Well, this is it. Work is standing on my doorstep and I don't really have a choice…I have to answer the door. Back in July, 13 weeks seemed like a lifetime. Not working for three whole months was a dream and I felt like that time would last forever. Now that I'm at the other end of those three months, it was actually more like the blink of an eye.
I can't even believe it. I can't believe that this is a “normal” weekend. I can't believe that I have to get up on Monday morning, leave my baby and go to work. It's so hard to wrap my head around it that I can barely even think about the logistics of actually getting out of the house. This week has been filled with tears. In fact, they are clouding my vision as I write this. They crop up when they are least welcome and at the most random times. I'm just so sad for the end of this time and for the changes to come.
I really don't think I would want to be a long-term stay-at-home mom but, like I keep saying to Phil, just a year would be nice. Annabelle is still so tiny. I have been her primary caregiver for 11 weeks and I'm just about all she knows. She still needs her mom. The thought of only getting a few hours a day with her is heart wrenching. I can barely stand the thought that her entire world is about to change and she has no idea. There will not ever be another time where I will be able to spend that much focused time and undivided attention on my precious girl. These 11 weeks with her were so precious and oh so fleeting. I feel like they just slipped through my fingers even though I know that I enjoyed them to their fullest.
Before my maternity leave began, I was busy thinking of all of the things I could do during my time away from work. I pictured myself organizing closets and doing projects and visiting with friends. When I was cleaning up my computer desktop a few weeks ago, I even came across a “maternity leave to-do list” that included things such as, make a mirror for the hallway, create shelving for the master bathroom, frame and hang large photos and so on. All I could do was laugh and hit 'delete'. Looking back, I can say that I don't regret for one second how I spent my time. There was a lot of snuggling, cuddling, rocking, singing and generally hanging out. There was not a lot of cleaning, cooking, primping, working, etc.
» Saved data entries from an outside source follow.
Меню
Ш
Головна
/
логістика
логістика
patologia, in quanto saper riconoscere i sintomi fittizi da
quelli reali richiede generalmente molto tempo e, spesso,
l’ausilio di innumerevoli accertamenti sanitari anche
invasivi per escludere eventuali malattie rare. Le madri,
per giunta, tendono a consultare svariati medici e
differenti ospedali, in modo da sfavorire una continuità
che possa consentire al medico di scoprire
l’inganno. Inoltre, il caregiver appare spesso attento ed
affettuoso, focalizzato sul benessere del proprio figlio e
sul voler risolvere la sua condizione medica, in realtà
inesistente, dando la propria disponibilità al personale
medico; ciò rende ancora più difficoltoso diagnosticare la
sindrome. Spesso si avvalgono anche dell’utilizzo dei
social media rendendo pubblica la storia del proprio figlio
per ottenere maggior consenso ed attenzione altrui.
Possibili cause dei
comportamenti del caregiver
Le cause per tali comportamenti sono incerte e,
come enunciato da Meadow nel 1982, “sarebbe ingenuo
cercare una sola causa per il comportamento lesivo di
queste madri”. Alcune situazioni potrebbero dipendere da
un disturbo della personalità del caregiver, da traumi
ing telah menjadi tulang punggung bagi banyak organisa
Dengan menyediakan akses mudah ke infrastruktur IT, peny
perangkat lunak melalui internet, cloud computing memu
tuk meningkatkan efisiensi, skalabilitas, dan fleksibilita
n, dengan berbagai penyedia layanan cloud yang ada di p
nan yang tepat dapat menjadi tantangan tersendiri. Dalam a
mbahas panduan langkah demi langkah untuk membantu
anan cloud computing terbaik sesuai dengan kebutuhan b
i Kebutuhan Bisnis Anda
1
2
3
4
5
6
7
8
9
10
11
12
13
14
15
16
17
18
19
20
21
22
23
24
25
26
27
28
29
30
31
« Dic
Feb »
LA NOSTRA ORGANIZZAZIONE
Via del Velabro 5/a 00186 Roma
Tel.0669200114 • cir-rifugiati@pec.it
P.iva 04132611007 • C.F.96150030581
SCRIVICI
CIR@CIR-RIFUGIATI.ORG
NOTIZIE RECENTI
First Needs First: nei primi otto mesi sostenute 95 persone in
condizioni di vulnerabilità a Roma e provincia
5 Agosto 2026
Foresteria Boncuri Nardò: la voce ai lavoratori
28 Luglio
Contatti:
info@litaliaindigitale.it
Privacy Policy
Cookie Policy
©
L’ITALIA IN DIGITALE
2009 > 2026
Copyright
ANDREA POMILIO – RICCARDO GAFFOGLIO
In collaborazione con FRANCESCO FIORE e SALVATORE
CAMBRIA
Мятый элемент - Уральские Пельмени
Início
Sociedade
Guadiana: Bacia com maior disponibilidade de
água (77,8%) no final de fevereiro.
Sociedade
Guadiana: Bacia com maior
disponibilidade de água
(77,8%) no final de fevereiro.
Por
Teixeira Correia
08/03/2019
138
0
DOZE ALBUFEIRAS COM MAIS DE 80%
If I could give a few pieces of advice to any woman who is preparing to have a child anytime soon or even further in the future, here is what I would say:
Snuggle. Take as much time as you possibly can to snuggle with your new baby. They are little for such a short time and there is nothing like newborn snuggles. Nap together, rock together, sing together, and just be together.
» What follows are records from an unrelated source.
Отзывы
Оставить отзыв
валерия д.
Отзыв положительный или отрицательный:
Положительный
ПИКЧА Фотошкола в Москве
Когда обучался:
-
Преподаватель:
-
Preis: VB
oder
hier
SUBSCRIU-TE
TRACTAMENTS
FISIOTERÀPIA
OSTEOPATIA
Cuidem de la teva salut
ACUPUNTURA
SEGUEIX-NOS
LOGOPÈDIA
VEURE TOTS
Chores can wait. They will still be there in a few months. If you're going to break your snuggle and actually put Jr. down, do it so that you can shower or take a nap or take a few minutes for yourself. Don't do it so that you can vacuum, fold laundry, do dishes, or clean the bathroom. Get your significant other to chip in and help with those things so you can soak up that sweet sweet baby smell.
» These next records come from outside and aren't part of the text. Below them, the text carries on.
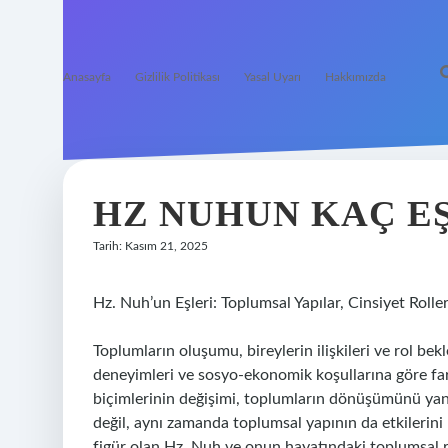
Anasayfa
Gizlilik Politikası
Yasal Uyarı
Hakkımızda
HZ NUHUN KAÇ EŞ
Tarih: Kasım 21, 2025
Hz. Nuh’un Eşleri: Toplumsal Yapılar, Cinsiyet Roller
Toplumların oluşumu, bireylerin ilişkileri ve rol bekl
deneyimleri ve sosyo-ekonomik koşullarına göre farklı
biçimlerinin değişimi, toplumların dönüşümünü yansı
değil, aynı zamanda toplumsal yapının da etkilerin
figür olan Hz. Nuh ve onun hayatındaki toplumsal r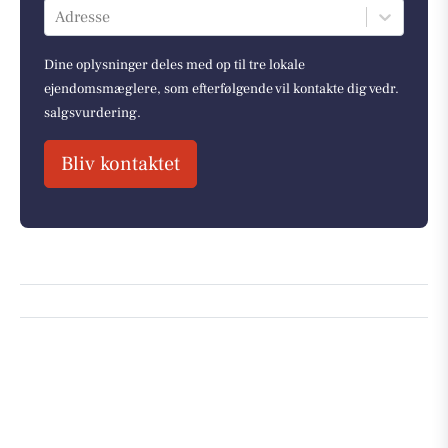
Adresse
Dine oplysninger deles med op til tre lokale
ejendomsmæglere, som efterfølgende vil kontakte dig vedr.
salgsvurdering.
Bliv kontaktet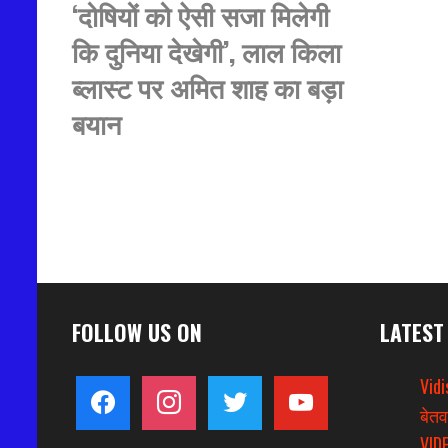
‘दोषियों को ऐसी सजा मिलेगी
कि दुनिया देखेगी’, लाल किला
ब्लास्ट पर अमित शाह का बड़ा
बयान
FOLLOW US ON
LATEST
Vidi
facebook
instagram
twitter
youtube
बेतव
VIDE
Set goals. But don't shoot for the stars. Keep your sights reasonable but make sure you have something that you are striving to accomplish each day. For me it was to take a shower and make one trip out of the house. This did a couple of things. The first was that I maintained some level of feeling like a human being when I otherwise was not. It's amazing what a good shower can do. The second was that it gave me confidence in doing things out of the house with baby in tow.
Reach out. I connected with several of my old friends who are moms, both new and seasoned, and I leaned on them for support when things were just plain hard. They were awesome and it made all the difference.
Research, but not too much. Go ahead and read books, skim through Baby Center groups, Google, and so on. I did and I still do. However, you are mom and you know best. Follow your little one's lead and your instincts and everything will be fine. If you get too hung up on how it's supposed to be, you'll miss how it is.
Breathe. There are times when things are going to be so hard that everything feels impossible. You will look at your husband and likely say something along the lines of, “what have we done?” This does not make you a bad mom. This makes you human. As ready as you were for your tiny human to make his or her debut, you weren't ready at all. No one and nothing can prepare you for how much your life will change when you bring that little baby burrito home. But just when you start to wonder if it ever gets easier, it does.